De nombreuses significations ont été avancées sans qu'une seule puisse être privilégiée :

  • dans la mythologie celtique, il peut représenter les 3 dieux principaux : Lug, le dieu primordial, le Dagda et Ogme. Il évoque aussi le caractère trinitaire de la déesse unique ou la roue solaire (attribut du Dagda).
  • au niveau social, il peut représenter les trois classes de la société celtique : la classe sacerdotale (druides, bardes et vates) qui a la charge du sacré, du religieux et du pouvoir, la classe guerrière s'occupe du domaine militaire et la classe productrice gère les besoins de la population et des autres classes.
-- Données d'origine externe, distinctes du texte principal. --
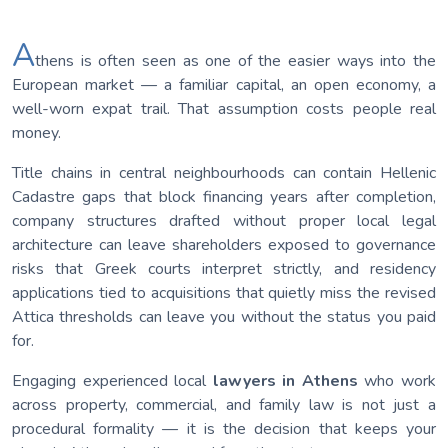
A
thens is often seen as one of the easier ways into the
European market — a familiar capital, an open economy, a
well-worn expat trail. That assumption costs people real
money.
Title chains in central neighbourhoods can contain Hellenic
Cadastre gaps that block financing years after completion,
company structures drafted without proper local legal
architecture can leave shareholders exposed to governance
risks that Greek courts interpret strictly, and residency
applications tied to acquisitions that quietly miss the revised
Attica thresholds can leave you without the status you paid
for.
Engaging experienced local
lawyers in Athens
who work
across property, commercial, and family law is not just a
procedural formality — it is the decision that keeps your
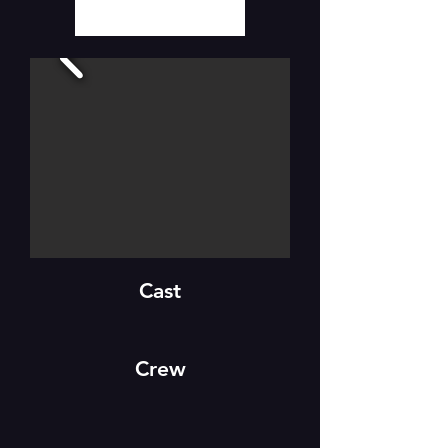
Cast
Crew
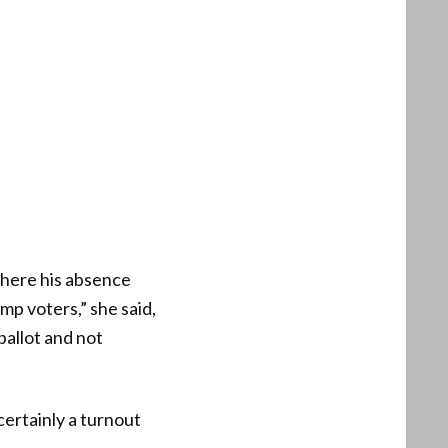
here his absence
mp voters,” she said,
allot and not
certainly a turnout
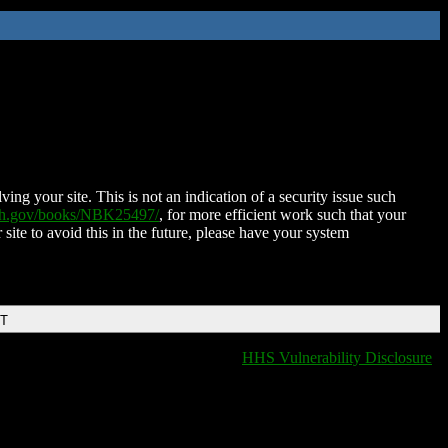
ing your site. This is not an indication of a security issue such
nih.gov/books/NBK25497/
, for more efficient work such that your
 site to avoid this in the future, please have your system
DT
HHS Vulnerability Disclosure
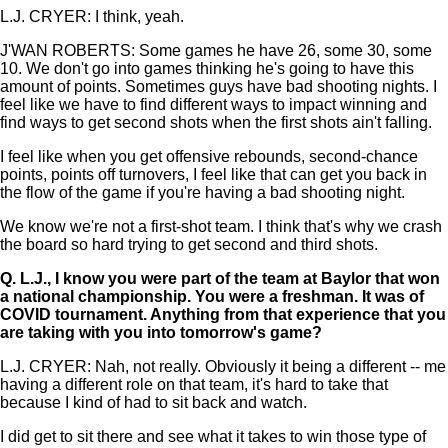
L.J. CRYER: I think, yeah.
J'WAN ROBERTS: Some games he have 26, some 30, some
10. We don't go into games thinking he's going to have this
amount of points. Sometimes guys have bad shooting nights. I
feel like we have to find different ways to impact winning and
find ways to get second shots when the first shots ain't falling.
I feel like when you get offensive rebounds, second-chance
points, points off turnovers, I feel like that can get you back in
the flow of the game if you're having a bad shooting night.
We know we're not a first-shot team. I think that's why we crash
the board so hard trying to get second and third shots.
Q.
L.J., I know you were part of the team at Baylor that won
a national championship. You were a freshman. It was of
COVID tournament. Anything from that experience that you
are taking with you into tomorrow's game?
L.J. CRYER: Nah, not really. Obviously it being a different -- me
having a different role on that team, it's hard to take that
because I kind of had to sit back and watch.
I did get to sit there and see what it takes to win those type of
  • dans un autre registre, il est censé représenter les quatre éléments : l'air, le feu et l'eau - la terre étant le nœud central des branches.
  • il peut aussi représenter la continuité du temps qui passe : passé-présent-avenir ; ou encore les trois âges de la vie (jeunesse, âge mûr, vieillesse).
  • Le triskèle en spirale semble être un symbole solaire.

Sa représentation peut être dextrogyre, en ce cas c'est un symbole positif et bénéfique ; s'il est sinistrogyre, l'interprétation est contraire.